Task details: Your answer should be one number, the count of lines in the listing below containing the word "dalam".
***** Records for this exercise *****
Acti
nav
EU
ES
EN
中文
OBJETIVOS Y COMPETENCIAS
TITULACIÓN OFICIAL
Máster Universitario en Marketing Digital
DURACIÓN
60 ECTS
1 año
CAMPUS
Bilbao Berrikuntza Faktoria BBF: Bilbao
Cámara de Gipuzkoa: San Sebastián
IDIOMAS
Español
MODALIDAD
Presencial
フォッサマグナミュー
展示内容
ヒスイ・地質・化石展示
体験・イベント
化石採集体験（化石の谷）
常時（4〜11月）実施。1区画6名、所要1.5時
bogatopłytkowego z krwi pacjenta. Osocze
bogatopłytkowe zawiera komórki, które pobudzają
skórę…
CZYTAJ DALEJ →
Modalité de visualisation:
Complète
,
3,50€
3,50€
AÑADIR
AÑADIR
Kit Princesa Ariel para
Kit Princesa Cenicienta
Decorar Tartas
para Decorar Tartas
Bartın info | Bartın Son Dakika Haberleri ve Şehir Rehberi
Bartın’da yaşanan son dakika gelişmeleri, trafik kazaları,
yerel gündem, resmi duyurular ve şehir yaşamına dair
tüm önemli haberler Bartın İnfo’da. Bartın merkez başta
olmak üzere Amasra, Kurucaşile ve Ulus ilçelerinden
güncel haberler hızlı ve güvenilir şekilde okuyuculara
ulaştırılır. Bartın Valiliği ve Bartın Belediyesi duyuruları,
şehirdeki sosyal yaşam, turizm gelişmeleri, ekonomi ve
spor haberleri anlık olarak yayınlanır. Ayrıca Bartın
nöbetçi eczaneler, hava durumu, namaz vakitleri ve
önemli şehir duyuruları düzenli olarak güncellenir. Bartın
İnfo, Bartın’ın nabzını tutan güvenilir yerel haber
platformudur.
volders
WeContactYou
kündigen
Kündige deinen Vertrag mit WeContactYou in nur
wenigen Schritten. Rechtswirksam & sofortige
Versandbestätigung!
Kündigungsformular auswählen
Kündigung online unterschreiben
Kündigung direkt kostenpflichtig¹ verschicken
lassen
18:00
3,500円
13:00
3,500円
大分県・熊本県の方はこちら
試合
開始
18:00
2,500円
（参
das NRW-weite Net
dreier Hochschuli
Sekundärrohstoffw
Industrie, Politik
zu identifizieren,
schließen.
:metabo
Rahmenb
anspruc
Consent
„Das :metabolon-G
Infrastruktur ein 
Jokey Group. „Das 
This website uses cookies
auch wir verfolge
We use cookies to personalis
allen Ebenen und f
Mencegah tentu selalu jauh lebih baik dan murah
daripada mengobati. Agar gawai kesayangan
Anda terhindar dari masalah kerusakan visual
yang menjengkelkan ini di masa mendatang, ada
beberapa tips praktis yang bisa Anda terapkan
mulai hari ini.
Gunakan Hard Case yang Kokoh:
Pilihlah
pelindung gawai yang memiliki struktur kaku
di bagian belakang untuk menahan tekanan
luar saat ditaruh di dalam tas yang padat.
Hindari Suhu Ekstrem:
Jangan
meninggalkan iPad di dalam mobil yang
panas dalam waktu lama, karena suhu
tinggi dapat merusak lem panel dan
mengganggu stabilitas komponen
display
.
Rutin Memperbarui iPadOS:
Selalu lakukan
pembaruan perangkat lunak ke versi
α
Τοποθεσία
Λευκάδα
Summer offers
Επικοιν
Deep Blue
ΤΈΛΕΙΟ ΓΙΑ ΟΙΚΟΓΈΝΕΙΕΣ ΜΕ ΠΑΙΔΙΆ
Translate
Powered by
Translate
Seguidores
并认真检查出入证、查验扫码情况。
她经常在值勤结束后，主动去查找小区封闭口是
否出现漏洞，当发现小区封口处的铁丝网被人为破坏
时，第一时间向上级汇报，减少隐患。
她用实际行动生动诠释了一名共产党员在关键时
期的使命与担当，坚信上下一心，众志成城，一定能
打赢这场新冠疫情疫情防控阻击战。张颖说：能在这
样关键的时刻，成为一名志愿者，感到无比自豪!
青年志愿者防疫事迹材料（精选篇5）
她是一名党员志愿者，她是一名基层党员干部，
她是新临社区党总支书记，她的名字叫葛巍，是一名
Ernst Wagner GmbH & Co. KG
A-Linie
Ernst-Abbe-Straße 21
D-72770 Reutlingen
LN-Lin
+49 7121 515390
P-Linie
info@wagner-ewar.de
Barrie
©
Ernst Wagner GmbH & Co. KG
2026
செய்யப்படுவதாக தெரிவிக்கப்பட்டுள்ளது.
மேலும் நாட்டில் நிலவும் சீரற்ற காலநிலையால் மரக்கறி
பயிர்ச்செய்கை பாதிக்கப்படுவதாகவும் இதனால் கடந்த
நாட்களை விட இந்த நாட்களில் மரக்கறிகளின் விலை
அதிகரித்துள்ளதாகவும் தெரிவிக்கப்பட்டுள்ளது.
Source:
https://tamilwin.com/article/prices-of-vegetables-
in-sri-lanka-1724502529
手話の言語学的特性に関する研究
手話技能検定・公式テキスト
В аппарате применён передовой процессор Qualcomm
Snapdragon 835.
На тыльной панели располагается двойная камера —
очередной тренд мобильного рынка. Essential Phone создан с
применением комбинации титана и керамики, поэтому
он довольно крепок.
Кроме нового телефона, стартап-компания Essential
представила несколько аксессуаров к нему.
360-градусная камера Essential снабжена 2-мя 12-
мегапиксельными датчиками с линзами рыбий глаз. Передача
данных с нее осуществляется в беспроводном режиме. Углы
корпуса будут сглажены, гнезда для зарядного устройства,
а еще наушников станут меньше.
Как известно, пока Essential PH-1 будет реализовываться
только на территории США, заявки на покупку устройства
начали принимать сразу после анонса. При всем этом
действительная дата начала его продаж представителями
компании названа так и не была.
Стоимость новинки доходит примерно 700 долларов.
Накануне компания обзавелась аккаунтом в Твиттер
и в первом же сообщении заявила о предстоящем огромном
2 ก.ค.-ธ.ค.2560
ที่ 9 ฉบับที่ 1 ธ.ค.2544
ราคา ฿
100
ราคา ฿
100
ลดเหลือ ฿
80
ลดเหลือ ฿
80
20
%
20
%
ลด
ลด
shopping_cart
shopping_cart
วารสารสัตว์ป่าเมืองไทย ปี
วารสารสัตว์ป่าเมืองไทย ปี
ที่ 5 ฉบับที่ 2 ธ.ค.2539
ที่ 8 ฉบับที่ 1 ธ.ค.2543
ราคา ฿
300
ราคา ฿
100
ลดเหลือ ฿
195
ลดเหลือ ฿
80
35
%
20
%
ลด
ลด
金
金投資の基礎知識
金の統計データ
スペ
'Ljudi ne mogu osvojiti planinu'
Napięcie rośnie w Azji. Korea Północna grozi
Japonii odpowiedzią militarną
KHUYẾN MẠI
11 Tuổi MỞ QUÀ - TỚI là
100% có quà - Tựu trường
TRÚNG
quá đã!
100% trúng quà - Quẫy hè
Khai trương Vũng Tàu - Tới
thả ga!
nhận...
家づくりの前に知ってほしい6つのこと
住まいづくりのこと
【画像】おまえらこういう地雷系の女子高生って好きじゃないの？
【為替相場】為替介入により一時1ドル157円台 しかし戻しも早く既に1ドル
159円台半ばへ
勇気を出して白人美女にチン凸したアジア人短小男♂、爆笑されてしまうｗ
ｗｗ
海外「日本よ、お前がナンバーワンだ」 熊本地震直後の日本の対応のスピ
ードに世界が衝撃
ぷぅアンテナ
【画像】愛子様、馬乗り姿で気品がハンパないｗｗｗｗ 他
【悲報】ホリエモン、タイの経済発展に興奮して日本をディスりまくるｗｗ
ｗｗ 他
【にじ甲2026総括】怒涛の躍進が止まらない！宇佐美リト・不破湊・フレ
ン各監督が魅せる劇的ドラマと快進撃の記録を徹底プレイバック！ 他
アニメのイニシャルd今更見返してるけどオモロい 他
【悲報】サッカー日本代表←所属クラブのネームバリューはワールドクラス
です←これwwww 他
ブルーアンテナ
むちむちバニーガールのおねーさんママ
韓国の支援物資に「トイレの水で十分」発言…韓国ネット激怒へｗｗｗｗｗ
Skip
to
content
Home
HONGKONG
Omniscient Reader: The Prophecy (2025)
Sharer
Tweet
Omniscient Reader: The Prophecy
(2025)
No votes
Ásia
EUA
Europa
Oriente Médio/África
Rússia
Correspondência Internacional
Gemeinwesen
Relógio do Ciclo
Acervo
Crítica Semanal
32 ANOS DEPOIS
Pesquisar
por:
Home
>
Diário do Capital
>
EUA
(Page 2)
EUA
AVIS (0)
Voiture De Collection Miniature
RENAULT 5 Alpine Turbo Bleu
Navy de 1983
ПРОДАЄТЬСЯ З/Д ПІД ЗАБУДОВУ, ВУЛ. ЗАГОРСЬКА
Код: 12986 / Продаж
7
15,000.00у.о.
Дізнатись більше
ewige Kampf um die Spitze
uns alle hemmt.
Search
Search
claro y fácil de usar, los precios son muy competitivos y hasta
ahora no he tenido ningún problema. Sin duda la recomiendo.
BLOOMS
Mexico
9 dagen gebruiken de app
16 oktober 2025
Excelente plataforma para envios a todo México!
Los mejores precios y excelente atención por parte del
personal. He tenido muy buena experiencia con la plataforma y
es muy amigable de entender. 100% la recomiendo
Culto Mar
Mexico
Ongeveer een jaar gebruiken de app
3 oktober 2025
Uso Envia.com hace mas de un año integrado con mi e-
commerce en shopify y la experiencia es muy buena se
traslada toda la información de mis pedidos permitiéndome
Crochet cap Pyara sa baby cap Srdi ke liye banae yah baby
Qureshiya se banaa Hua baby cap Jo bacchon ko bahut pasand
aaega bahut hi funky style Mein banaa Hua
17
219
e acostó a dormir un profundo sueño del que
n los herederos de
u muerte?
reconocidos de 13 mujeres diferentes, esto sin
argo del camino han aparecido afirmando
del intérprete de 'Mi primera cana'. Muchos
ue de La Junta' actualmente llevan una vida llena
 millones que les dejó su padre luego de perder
*****
Exercise solution: 3